Torsten Kerl, habitué des rôles de Heldentenor wagnériens, est certainement un des rares à pouvoir chanter correctement le rôle particulièrement lourd de Rienzi. La voix est d’un beau métal, et d’une vaillance bienvenue dont les nombreuses scènes de foule qui jalonnent l’œuvre. Il sait par ailleurs convaincre dans les passages plus élégiaques, ce qui nous vaut une prière très réussie.

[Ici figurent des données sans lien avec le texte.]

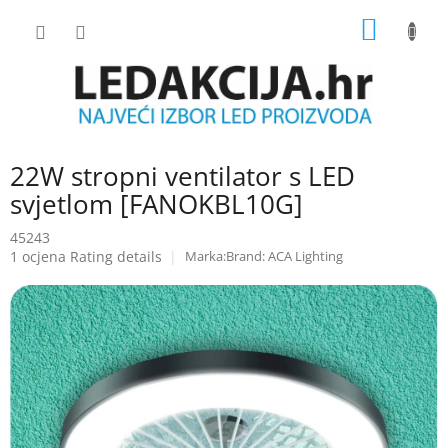
Skip
SHOPP
to
content
CART
22W stropni ventilator s LED
svjetlom [FANOKBL10G]
45243
The
1 ocjena
Rating details
Brand:
ACA Lighting
average
product
rating
is
5.0
out
of
5
stars.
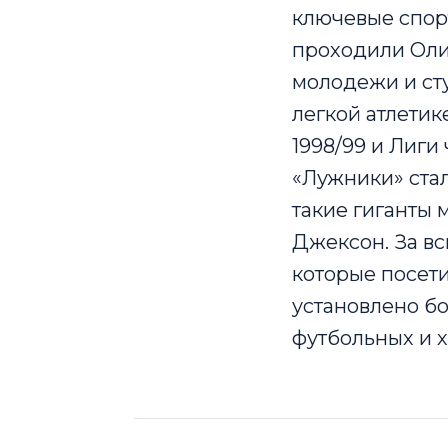
ключевые спор
проходили Оли
молодежи и ст
легкой атлетик
1998/99 и Лиг
«Лужники» ста
такие гиганты 
Джексон. За в
которые посет
установлено бо
футбольных и х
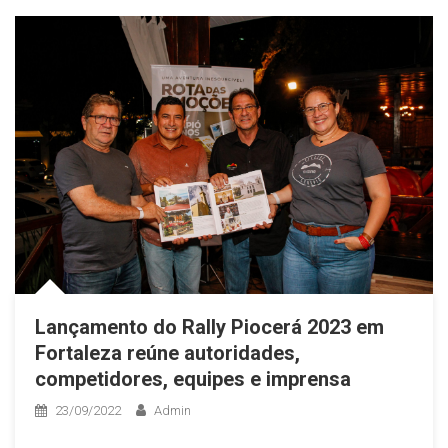
Lançamento do Rally Piocerá 2023 em
Fortaleza reúne autoridades,
competidores, equipes e imprensa
23/09/2022
Admin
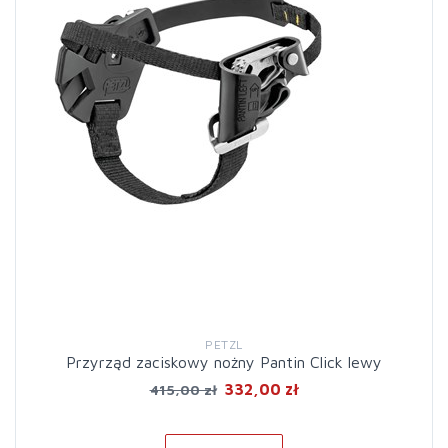
PETZL
Przyrząd zaciskowy nożny Pantin Click lewy
332,00 zł
415,00 zł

On réservera une mention spéciale à l’Adriano de la mezzo américaine Kate Aldrich (entendue récemment en Niklause dans Les Contes d’Hoffmann à Paris) : timbre flatteur, voix parfaitement conduite sur l’ensemble de la tessiture, avec un prime un engagement scénique qui emporte tout sur son passage : on est conquis ! Sa scène au III (« Gerechter Gott ! ») est d’anthologie.
En Irène, Camilla Nylund peine à convaincre. Les lacunes vocales relevées dans son incarnation d’Elisabeth à Baden-Baden en 2008 sont ici accentuées : on ne peut passer sous silence cette instabilité préoccupante dans le haut medium et l’aigu.
On mentionnera pour finir des seconds rôles assez inégaux, et une très belle prestation orchestrale et chorale des forces du Deutsche Oper de Berlin, dirigés de façon très professionnelle par Sebastian Lang Lessing.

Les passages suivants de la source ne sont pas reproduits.